Die gute Nachricht: Koitale Inkontinenz ist in den meisten Fällen behandelbar – sowohl bei Männern als auch bei den Frauen. Die Bandbreite an Therapieoptionen ist groß. Sie reicht von Medikamenten, die die Blasenmuskulatur positiv beeinflussen, über gezieltes Beckenbodentraining bis zu operativen Eingriffen. Wie immer in der Medizin ist es jedoch wichtig, vor der Therapie eine genaue Diagnose zu stellen.

Exkurs: die Ejakulation der Frau

Kommen wir noch einmal zu den Frauen zurück. Die weibliche Ejakulation (Squirten) ist ein wissenschaftlich interessantes Untersuchungsfeld, in dem es noch viel erforschen gibt. Gleich mehrere Studien haben sich zuletzt mit Frauen beschäftigt, die während des Orgasmus squirten. Einige von ihnen haben gezeigt, dass es sich bei dem abgesonderten Sekret in der Hälfte der Fälle nicht um Urin handelt. Die andere Hälfte hat Urinabsonderungen ermittelt.

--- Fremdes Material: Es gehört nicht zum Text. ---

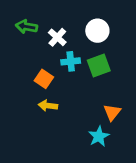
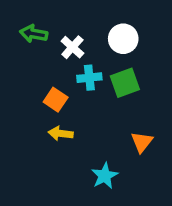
cyan star: (99, 136) -> (105, 176), moved

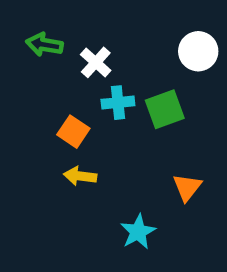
white circle: (123, 39) -> (198, 51), moved

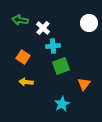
green square: (165, 109) -> (61, 66), moved
orange square: (73, 132) -> (23, 57), moved
yellow arrow: (80, 176) -> (26, 82), moved

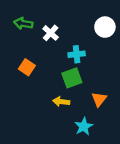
cyan cross: (53, 46) -> (77, 54), moved
yellow arrow: (26, 82) -> (61, 102), moved
cyan star: (62, 104) -> (84, 126), moved

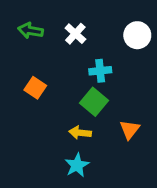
white cross: (51, 33) -> (75, 34), moved
green square: (72, 78) -> (94, 102), turned -30
cyan star: (84, 126) -> (77, 165), moved

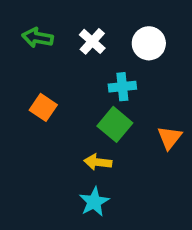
white circle: (137, 35) -> (149, 43), moved
orange triangle: (130, 130) -> (170, 138), moved

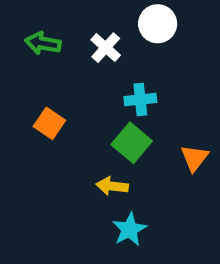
white circle: (149, 43) -> (158, 24), moved
cyan star: (94, 202) -> (129, 229), moved

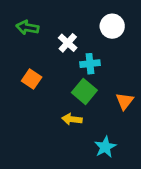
white circle: (158, 24) -> (112, 26), moved
white cross: (106, 48) -> (68, 43), moved
cyan star: (129, 229) -> (105, 147), moved

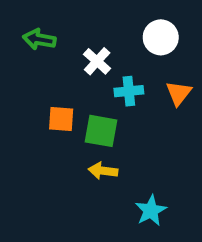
orange square: (32, 79) -> (61, 119), moved, turned -30
green square: (84, 91) -> (101, 131), moved, turned -30
orange triangle: (125, 101) -> (179, 93), moved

In einer Studie beispielsweise wurde die Blasenfüllung der ejakulierenden Probandinnen mittels Ultraschall bestimmt, und zwar vor und nach dem weiblichen Orgasmus. Hierbei stellten die Wissenschaftler fest, dass die Blasenfüllung reduziert war. Dies bestätigte den Verdacht, dass es sich bei dem abgesonderten Sekret um Urinabgänge handelt. Andere Studien gehen davon aus, dass Drüsen, die sich nahe der Harnröhre befinden, das weibliche Ejakulat absondern. Denn auch die Frauen haben eine Prostata.

Die Praxis zeigt übrigens, dass Frauen teilweise squirten, ohne es zu merken. Ob gewollt oder aus Versehen: Die weibliche Ejakulation sollte Frauen nicht peinlich sein. Im Gegenteil: Einige Männer betrachten das „feuchte Finale“ als Beweis für ihre Qualität als Liebhaber.